In any event, the plaintiff's allegations of misconduct by the Attorney General do not alter the fact that the plaintiff lacked standing to maintain this action and did not seek any relief against the Attorney General in his complaint. See USTrust v. Henley & Warren Mgmt, Inc., 40 Mass. App. Ct. 337 , 344 (1996) (a court may properly consider the realistic prospect of success in the claim sought to be revived).
Order denying motion for relief from judgment affirmed.
[Note 1] Northeast Health Systems, Inc., and the Attorney General.
[Note 2] The action that was commenced in the Superior Court named five other individuals as plaintiffs. The notice of appeal named Joseph Garland as the only appellant. We, thus, consider him the only appellant in this action. See Mass.R.A.P. 3(c), as amended, 378 Mass. 927 (1979); Cummings v. City Council of Gloucester, 28 Mass. App. Ct. 345 , 349(1990).
Apart from the defect in the notice of appeal, we are of the opinion that the other named plaintiffs, who are identified as residents of Gloucester, donors to the Addison Gilbert Hospital, and former employees and members of the Addison Gilbert Hospital Corporation, have no distinct interest in the Addison Gilbert Hospital which differs from that of the general public and thus have no standing to pursue this action. Weaver v. Wood, 425 Mass. 270 , 275 (1997), cert. denied, 522 U.S. 1049 (1998).
[Note 3] General Laws c. 12, s. 8, as inserted by St. 1979, c. 716, provides: "The attorney general shall enforce the due application of funds given or appropriated to public charities within the commonwealth and prevent breaches of trust in the administration thereof. "
[Note 4] The plaintiff also alleged that the Attorney General violated several disciplinary rules. There is no merit to those allegations.

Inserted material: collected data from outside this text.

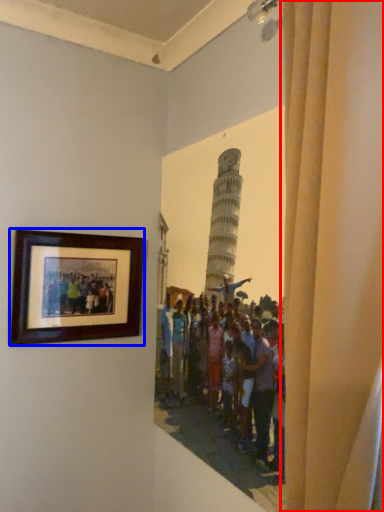 Question: Which object appears farthest to the camera in this image, curtain (highlighted by a red box) or picture frame (highlighted by a blue box)?

Choices:
 (A) curtain
 (B) picture frame

Answer: (B) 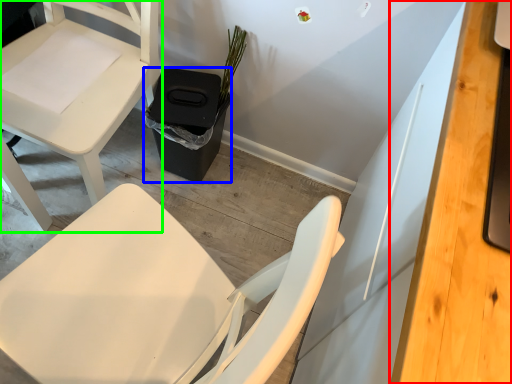 Question: Which is nearer to the desk (highlighted by a red box)? trash bin/can (highlighted by a blue box) or chair (highlighted by a green box).

Choices:
 (A) trash bin/can
 (B) chair

Answer: (A) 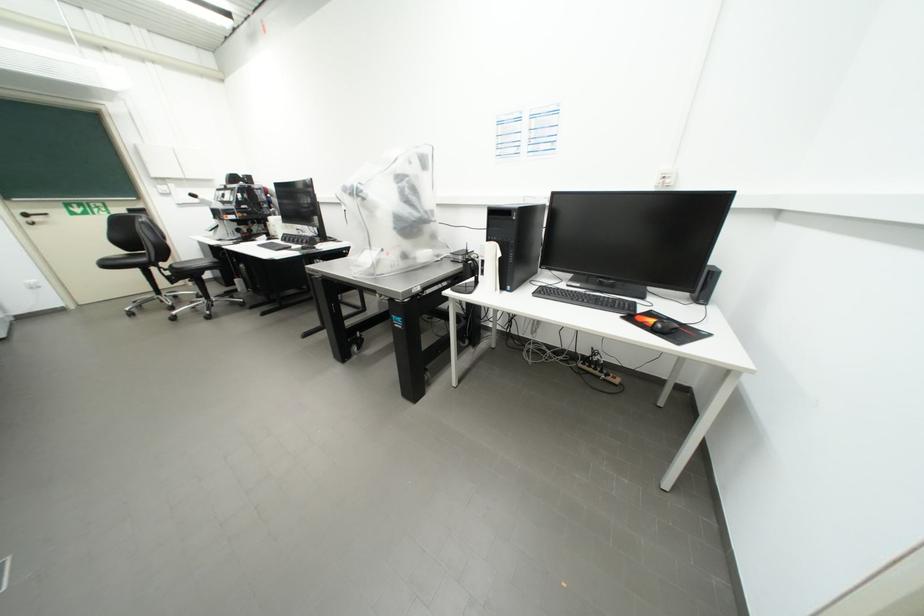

[Note 5] It is not clear whether the judge thought that he could not act on the motion or denied the motion, in his discretion, because he believed that the plaintiff could not maintain this action. There is no question that if the judge had chosen to rule on the grounds alleged, he could have done so, because the appeal had not yet been docketed in the Appeals Court. Reporters' Notes to Mass.R.Civ.P. 60, Mass. Ann. Laws, Court Rules, at 869 (Lexis 1999). Even if the appeal had been docketed, this would not have precluded the judge from denying the motion on its merits or allowing it after leave had been obtained from the Appeals Court to act on the motion. Springfield Redev. Authy. v. Garcia, 44 Mass. App. Ct. 432 , 435 (1998).